WORK INSTRUCTION: For this exercise, return only the lines in the records below from the one holding "Well, you don’t" through the one holding "the conclusion I", including both, exactly as they appear and without pictures.

DATA SHOWN:

════════════════════

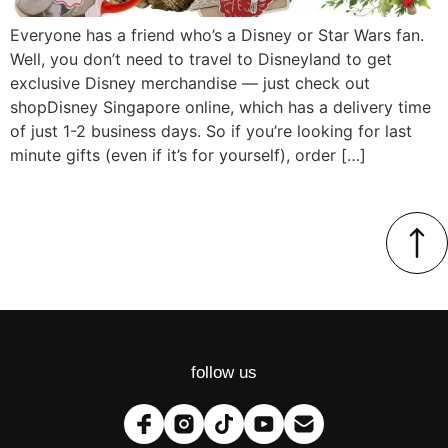
Everyone has a friend who’s a Disney or Star Wars fan.
Well, you don’t need to travel to Disneyland to get
exclusive Disney merchandise — just check out
shopDisney Singapore online, which has a delivery time
of just 1-2 business days. So if you’re looking for last
minute gifts (even if it’s for yourself), order […]
follow us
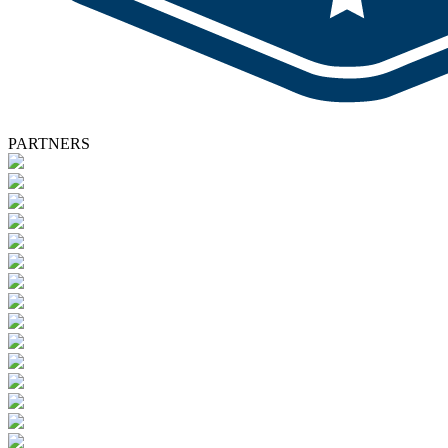
PARTNERS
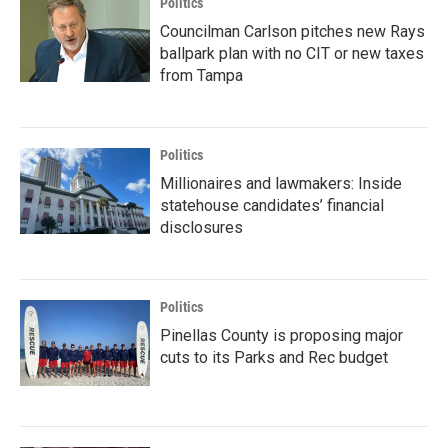
Politics
Councilman Carlson pitches new Rays
ballpark plan with no CIT or new taxes
from Tampa
Politics
Millionaires and lawmakers: Inside
statehouse candidates’ financial
disclosures
Politics
Pinellas County is proposing major
cuts to its Parks and Rec budget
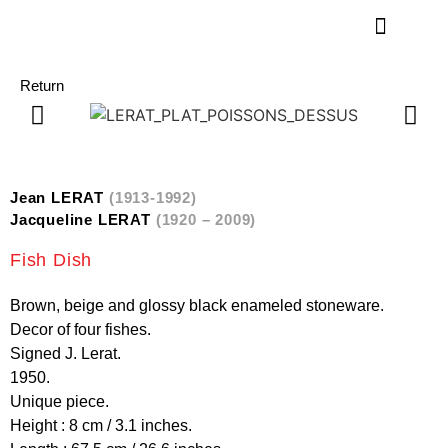
Return
Jean LERAT
(1913-1992)
Jacqueline LERAT
(1920 – 2009)
Fish Dish
Brown, beige and glossy black enameled stoneware.
Decor of four fishes.
Signed J. Lerat.
1950.
Unique piece.
Height : 8 cm / 3.1 inches.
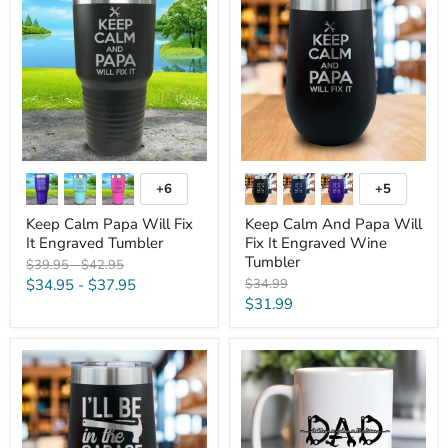
Papa
And
Will
Papa
Fix
Will
It
Fix
Engraved
It
Tumbler
Engraved
Wine
Tumbler
+6
+5
Toggle
Toggle
swatches
swatches
Keep Calm Papa Will Fix
Keep Calm And Papa Will
It Engraved Tumbler
Fix It Engraved Wine
Tumbler
Original
Original
$39.95
-
$42.95
price
price
Original
$34.95
-
$37.95
$34.99
price
Current
$31.99
price
I'll
Dad
Be
Tools
In
Personalized
The
Double
Garage
Sided
Engraved
Mug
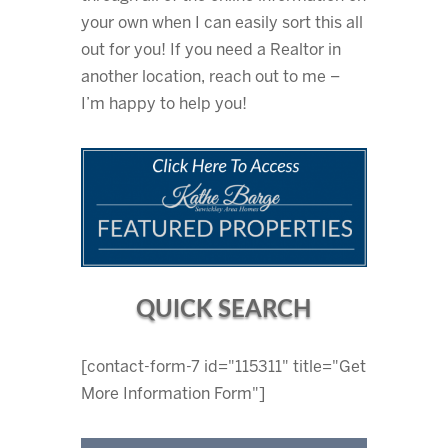
your own when I can easily sort this all
out for you! If you need a Realtor in
another location, reach out to me –
I’m happy to help you!
QUICK SEARCH
[contact-form-7 id="115311" title="Get
More Information Form"]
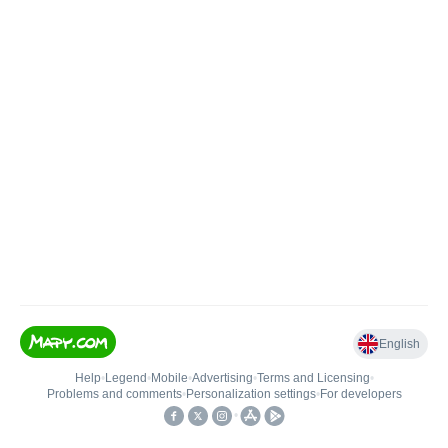
English
Help
•
Legend
•
Mobile
•
Advertising
•
Terms and Licensing
•
Problems and comments
•
Personalization settings
•
For developers
•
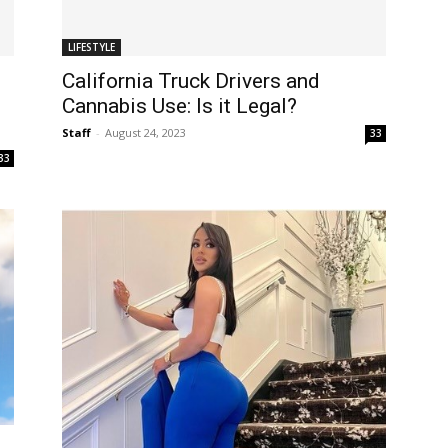
LIFESTYLE
California Truck Drivers and
Cannabis Use: Is it Legal?
Staff
-
August 24, 2023
33
33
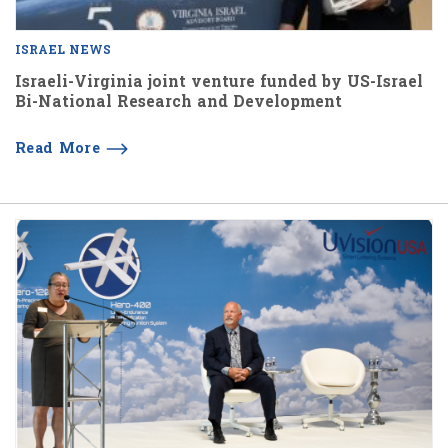
ISRAEL NEWS
Israeli-Virginia joint venture funded by US-Israel
Bi-National Research and Development
Read More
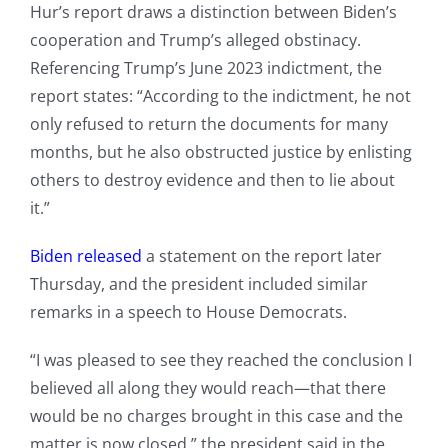
Hur’s report draws a distinction between Biden’s
cooperation and Trump’s alleged obstinacy.
Referencing Trump’s June 2023 indictment, the
report states: “According to the indictment, he not
only refused to return the documents for many
months, but he also obstructed justice by enlisting
others to destroy evidence and then to lie about
it.”
Biden released
a statement on the report later
Thursday, and the president included similar
remarks in a speech to House Democrats.
“I was pleased to see they reached the conclusion I
believed all along they would reach—that there
would be no charges brought in this case and the
matter is now closed,” the president said in the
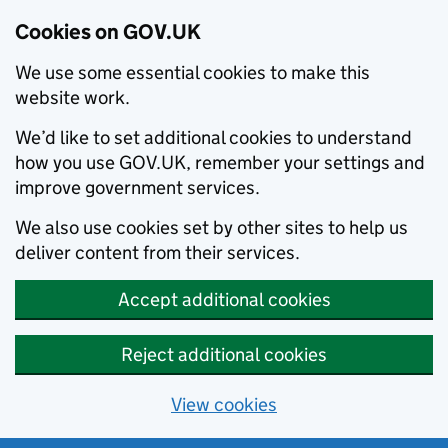
Cookies on GOV.UK
We use some essential cookies to make this
website work.
We’d like to set additional cookies to understand
how you use GOV.UK, remember your settings and
improve government services.
We also use cookies set by other sites to help us
deliver content from their services.
Accept additional cookies
Reject additional cookies
View cookies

════════════════════

WRITTEN REPLY:
Well, you don’t need to travel to Disneyland to get
exclusive Disney merchandise — just check out
shopDisney Singapore online, which has a delivery time
of just 1-2 business days. So if you’re looking for last
minute gifts (even if it’s for yourself), order […]
follow us
PARTNERS
Politics
Councilman Carlson pitches new Rays
ballpark plan with no CIT or new taxes
from Tampa
Politics
Millionaires and lawmakers: Inside
statehouse candidates’ financial
disclosures
Politics
Pinellas County is proposing major
cuts to its Parks and Rec budget
Return
Jean LERAT
(1913-1992)
Jacqueline LERAT
(1920 – 2009)
Fish Dish
Brown, beige and glossy black enameled stoneware.
Decor of four fishes.
Signed J. Lerat.
1950.
Unique piece.
Height : 8 cm / 3.1 inches.
Papa
And
Will
Papa
Fix
Will
It
Fix
Engraved
It
Tumbler
Engraved
Wine
Tumbler
+6
+5
Toggle
Toggle
swatches
swatches
Keep Calm Papa Will Fix
Keep Calm And Papa Will
It Engraved Tumbler
Fix It Engraved Wine
Tumbler
Original
Original
$39.95
-
$42.95
price
price
Original
$34.95
-
$37.95
$34.99
price
Current
$31.99
price
I'll
Dad
Be
Tools
In
Personalized
The
Double
Garage
Sided
Engraved
Mug
your own when I can easily sort this all
out for you! If you need a Realtor in
another location, reach out to me –
I’m happy to help you!
QUICK SEARCH
[contact-form-7 id="115311" title="Get
More Information Form"]
English
Help
•
Legend
•
Mobile
•
Advertising
•
Terms and Licensing
•
Problems and comments
•
Personalization settings
•
For developers
•
LIFESTYLE
California Truck Drivers and
Cannabis Use: Is it Legal?
Staff
-
August 24, 2023
33
33
ISRAEL NEWS
Israeli-Virginia joint venture funded by US-Israel
Bi-National Research and Development
Read More
Hur’s report draws a distinction between Biden’s
cooperation and Trump’s alleged obstinacy.
Referencing Trump’s June 2023 indictment, the
report states: “According to the indictment, he not
only refused to return the documents for many
months, but he also obstructed justice by enlisting
others to destroy evidence and then to lie about
it.”
Biden released
a statement on the report later
Thursday, and the president included similar
remarks in a speech to House Democrats.
“I was pleased to see they reached the conclusion I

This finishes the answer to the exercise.